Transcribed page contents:
····················

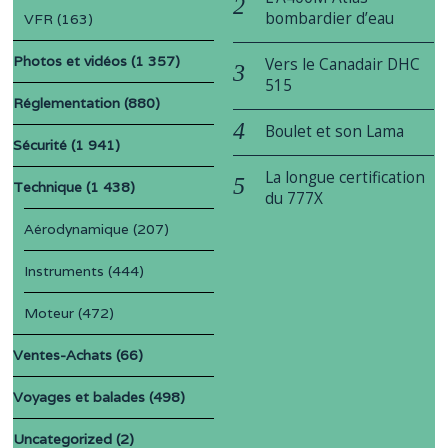
bombardier d’eau
VFR
(163)
Photos et vidéos
(1 357)
Vers le Canadair DHC
515
Réglementation
(880)
Boulet et son Lama
Sécurité
(1 941)
La longue certification
Technique
(1 438)
du 777X
Aérodynamique
(207)
Instruments
(444)
Moteur
(472)
Ventes-Achats
(66)
Voyages et balades
(498)
Uncategorized
(2)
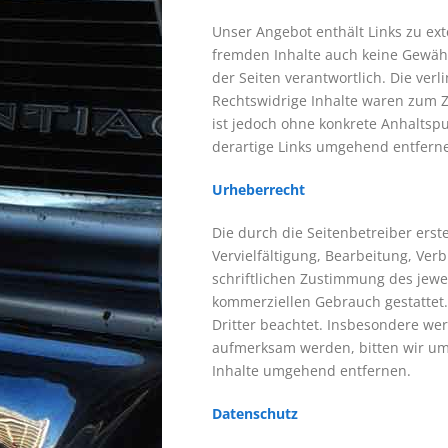
Unser Angebot enthält Links zu ext
fremden Inhalte auch keine Gewähr 
der Seiten verantwortlich. Die ver
Rechtswidrige Inhalte waren zum Ze
ist jedoch ohne konkrete Anhaltsp
derartige Links umgehend entfern
Urheberrecht
Die durch die Seitenbetreiber ers
Vervielfältigung, Bearbeitung, Ve
schriftlichen Zustimmung des jewei
kommerziellen Gebrauch gestattet. 
Dritter beachtet. Insbesondere wer
aufmerksam werden, bitten wir um
Inhalte umgehend entfernen.
Datenschutz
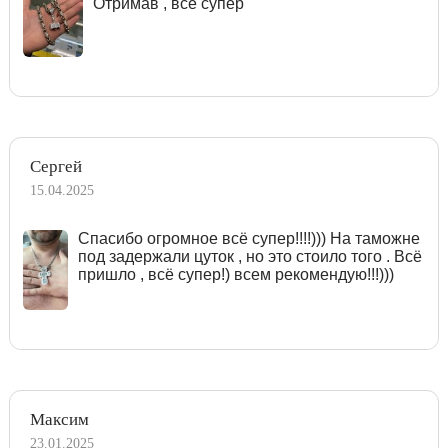
Отримав , все супер
Сергей
15.04.2025
Спасибо огромное всё супер!!!!))) На таможне
под задержали цуток , но это стоило того . Всё
пришло , всё супер!) всем рекомендую!!!)))
Максим
23.01.2025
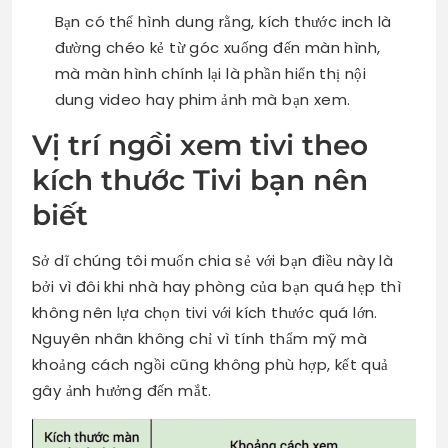
Bạn có thể hình dung rằng, kích thước inch là
đường chéo kẻ từ góc xuống đến màn hình,
mà màn hình chính lại là phần hiển thị nội
dung video hay phim ảnh mà bạn xem.
Vị trí ngồi xem tivi theo
kích thước Tivi bạn nên
biết
Sở dĩ chúng tôi muốn chia sẻ với bạn điều này là
bởi vì đôi khi nhà hay phòng của bạn quá hẹp thì
không nên lựa chọn tivi với kích thước quá lớn.
Nguyên nhân không chỉ vì tính thẩm mỹ mà
khoảng cách ngồi cũng không phù hợp, kết quả
gây ảnh hưởng đến mắt.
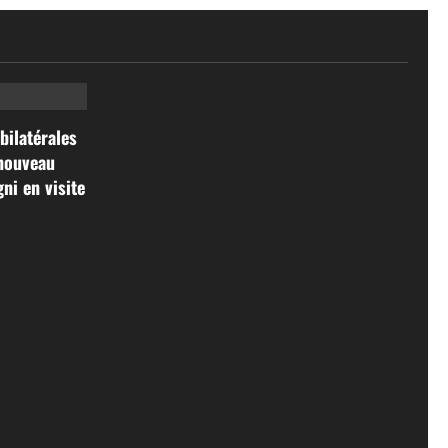
bilatérales
 nouveau
ni en visite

····················

Work task: In the records, which lines mention the word "thước"? Copy those lines.

Task result:
Bạn có thể hình dung rằng, kích thước inch là
kích thước Tivi bạn nên
không nên lựa chọn tivi với kích thước quá lớn.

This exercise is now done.